Translation from Hebrew: Dimi Reider.
There was one point that stood out for me in Uri Blau’s recollection of his pursuit by the Shin Bet in the Anat Kamm affair. Blau, Haaretz’s outstanding investigative reporter, recalls how as he was traveling in the Far East he got a call saying his house was broken into. “It looks like they were looking for something,” said the policeman on the phone. Reading this reminded me how they broke into my home, too.
It was about 8 years ago. I was active for the Shimnistim Letter (a statement of refusal by conscientious draft objectors), and I was one of those tasked with coordinating the signatories’ name lists. One day, my parents’ home was broken into, and my computer was taken. Nothing else. Computers belonging to other family members, money, valuables were all spared. In the same month, break-ins took place in the homes of prominent activists in Courage to Refuse and Yesh Gvul, two other conscientious objection organisations. The houses were all turned upside down, and in all of them the only items missing were computers with CO name lists.
I remember being appalled – not really comprehending back then how Israeli “security forces” operated – and as the years went by, I learned to smile back at my naivety.

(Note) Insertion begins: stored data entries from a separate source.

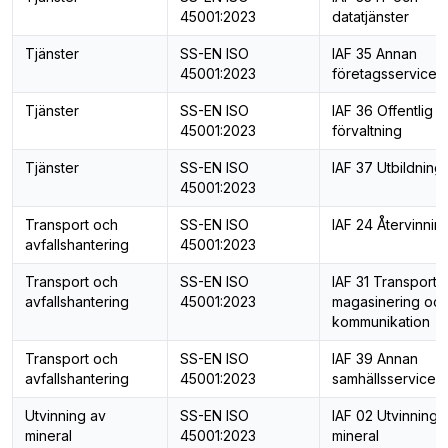
45001:2023
datatjänster
Tjänster
SS-EN ISO
IAF 35 Annan
45001:2023
företagsservice
Tjänster
SS-EN ISO
IAF 36 Offentlig
45001:2023
förvaltning
Tjänster
SS-EN ISO
IAF 37 Utbildning
45001:2023
Transport och
SS-EN ISO
IAF 24 Återvinnin
avfallshantering
45001:2023
Transport och
SS-EN ISO
IAF 31 Transport,
avfallshantering
45001:2023
magasinering oc
kommunikation
Transport och
SS-EN ISO
IAF 39 Annan
avfallshantering
45001:2023
samhällsservice
Utvinning av
SS-EN ISO
IAF 02 Utvinning 
mineral
45001:2023
mineral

But reading Blau’s account today got me wondering. Why, come to think of it, do they need to break into our homes? After all, there are legal routes to obtain search warrants and confiscate computers, in a perfectly orderly manner. If they could legally confiscate “Anarchists Against the Wall” t-shirts from the home of one of my friends, or if they found an ex-Mossad, friendly judge to discuss the gag order on the Anat Kamm affair – in other words, if the law is on their side, they could’ve knocked on our door and confiscate everything legally. So why burgle?
The answer is that breaking in signifies the deeper truth about the nature of their work. Like the policeman who handcuffs a demonstrator, beats him up out of the camera’s sight and then claims he used reasonable force; or like the Mossad that murders people in faraway countries without ever admitting it – the innermost essence of the Shin Bet is embedded into such break-ins. A break-in like that is a statement: “We are the law, and we are above the law, and under the radar of the law, as we please”; and also, “you know it’s us, and there’s nothing you can do about it”; and at the end of the day, “we are everywhere in your life, all the time, and don’t you forget it.” It’s breaking in with intent to terrorise.

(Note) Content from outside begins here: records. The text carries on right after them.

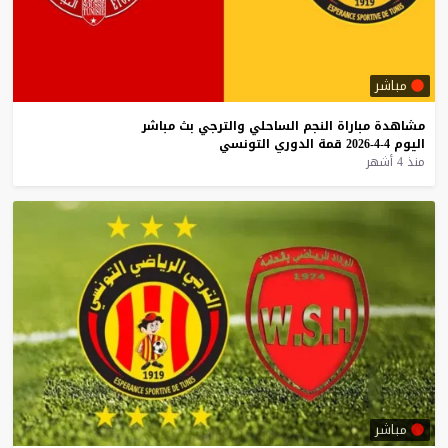
مباشر
مشاهدة
مباراة
النجم
الساحلي
والترجي
بث
مباشر
اليوم
4-4-2026
قمة
الدوري
التونسي
منذ 4 أشهر
مباشر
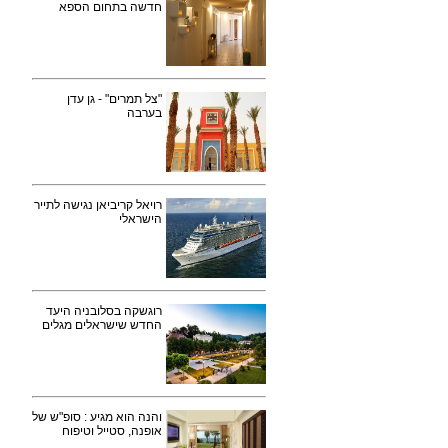
חדשה בתחום הספא
"צל תמרים" - גן עדן
בערבה
רויאל קריביאן נגישה לתייר
הישראלי
רוגשקה בסלובניה היעד
החדש שישראלים מגלים
והנה הוא מגיע : סופ"ש של
אופנה, סטייל וטיפוח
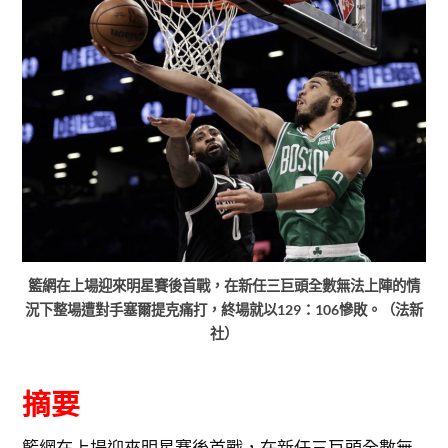
籃網在上場迎來明星賽後首戰，在新任三巨頭全數無法上陣的情
況下整場遭對手塞爾提克痛打，終場就以129：106慘敗。（法新
社）
摘要
籃網在上場迎來明星賽後首戰，在新任三巨頭全數無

Not too long after the break-in I was already in jail [for conscientious objection - D.R.], and my room and belongings have been searched many times. And still, few experiences can be as humiliating as finding out someone roamed over your things without your presence. It’s not for nothing that the law says searches must be conducted in the presence of two witnesses; and it’s not for nothing that this law doesn’t apply in the Occupied Territories, where activists, academics, farmers, workers, teachers and children are dragged from their beds into the streets in the dead of night, and are only allowed to return once their home has been thoroughly turned upside down. I’ve seen them: Coming back and digging through what had been a wardrobe, a bed or a chest of drawers, trying to figure out what had survived, and trying to second-guess the thoughts of these demigods, omnipotent and omnipresent, who went through their belongings and left but destruction in their wake.
Uri Blau is in exile in Britain, his email and his phone are tapped, and he is threatened with interrogation and arrest if he dares to return to Israel. He is also awaited by his upturned flat, a silent testimony to the terror hovering over all of us.